How not to talk about African fiction
The history of modern African fiction is essentially 100 years of branding disaster. In marketing African fiction, the conventional practice among publishers both in Africa and the west has been to simply tag a novel to a social issue. “Such and such a novel explores colonialism.” Done. “So and so offers a searing representation of the scourge of misogyny.” Done. “Corruption takes center stage in so and so’s novel.” Done.
African fiction is packaged and circulated, bought and sold not on the basis of its aesthetic value but of its thematic preoccupation.
.. Here are the opening sentences of the Amazon blurb of Mitchell’s Cloud Atlas.
A postmodern visionary and one of the leading voices in twenty-first-century fiction, David Mitchell combines flat-out adventure, a Nabokovian love of puzzles, a keen eye for character, and a taste for mind-bending, philosophical and scientific speculation in the tradition of Umberto Eco, Haruki Murakami, and Philip K. Dick.
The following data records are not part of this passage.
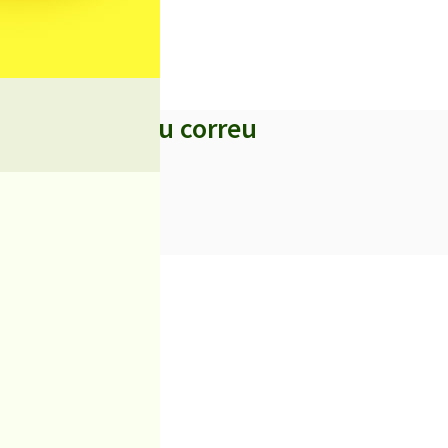
rans productors.
s titulars al teu correu
iciències sanitàries
 el Castell de Palafolls
igratori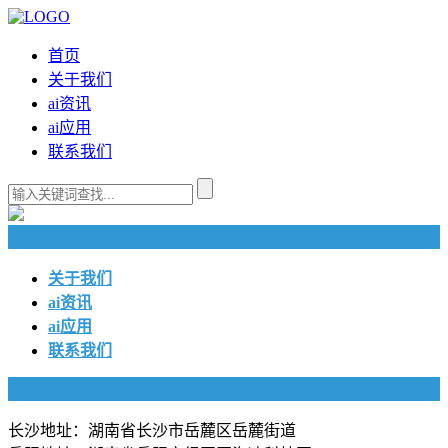
首页
关于我们
ai资讯
ai应用
联系我们
快捷导航
关于我们
ai资讯
ai应用
联系我们
联系我们
长沙地址：湖南省长沙市岳麓区岳麓街道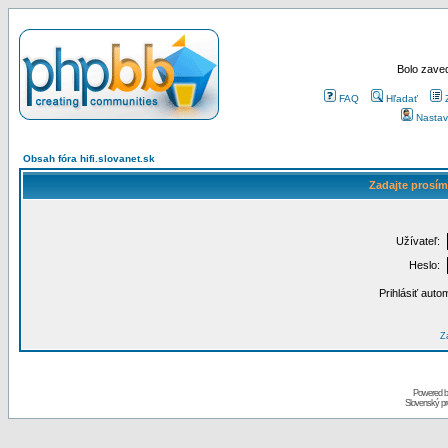
Bolo zaved
FAQ
Hľadať
Nastav
Obsah fóra hifi.slovanet.sk
Zadajte prosím
Užívateľ:
Heslo:
Prihlásiť auto
Za
Powered 
Slovenský p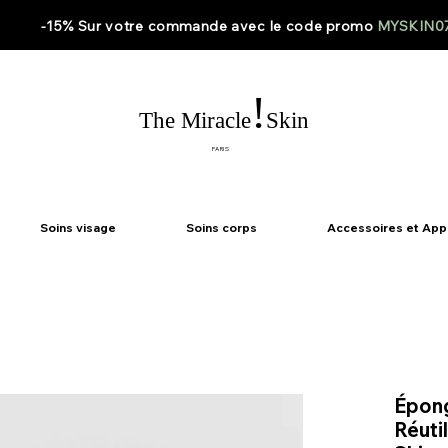
-15% Sur votre
commande
avec le code
promo
MYSKIN0
!
The Miracle
Skin
PARIS
Soins visage
Soins corps
Accessoires et App
Épon
Réuti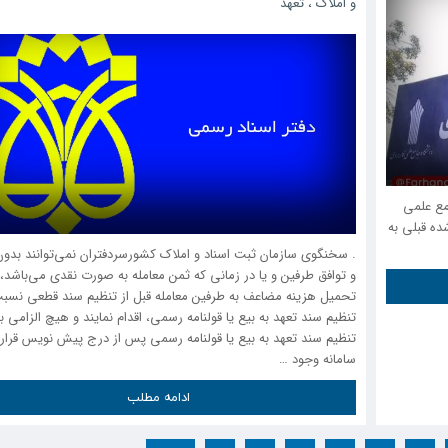
و املاک
،
تعهد
۱۴۰-۱۴۰۴ دانشگاه جامع علمی
دی ثبت شده قبلی به
. سخنگوی سازمان ثبت اسناد و املاک کشورسردفتران نمی‌توانند بدون 
و توافق طرفین و یا در زمانی که ثمن معامله به صورت نقدی می‌باشد، 
تحمیل هزینه مضاعف به طرفین معامله قبل از تنظیم سند قطعی نسبت
تنظیم سند تعهد به بیع یا قولنامه رسمی، اقدام نمایند و هیچ الزامی ب
تنظیم سند تعهد به بیع یا قولنامه رسمی پس از درج پیش نویس قرارد
سامانه وجود …
ادامه مطلب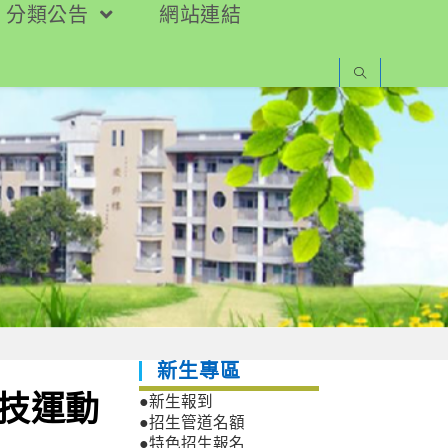
分類公告
網站連結
新生專區
四技運動
●新生報到
●招生管道名額
●特色招生報名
The result is brilliantly original fiction as profound as it is playful. In this groundbreaking novel, an influential favorite among a new generation of writers, Mitchell explores with daring artistry fundamental questions of reality and identity.
Compare this to the only opening sentence of Chimamanda Ngozi Adichie’s Americanah.
A powerful, tender story of race and identity by Chimamanda Ngozi Adichie, the award-winning author of Half of a Yellow Sun.
.. To reduce all the flirty, humorous beauty of Adichie’s novel to “a tender story about race” is just wrong and borderline patronizing. But it also demonstrates the inherent bias in the way readers are invited to encounter African novels.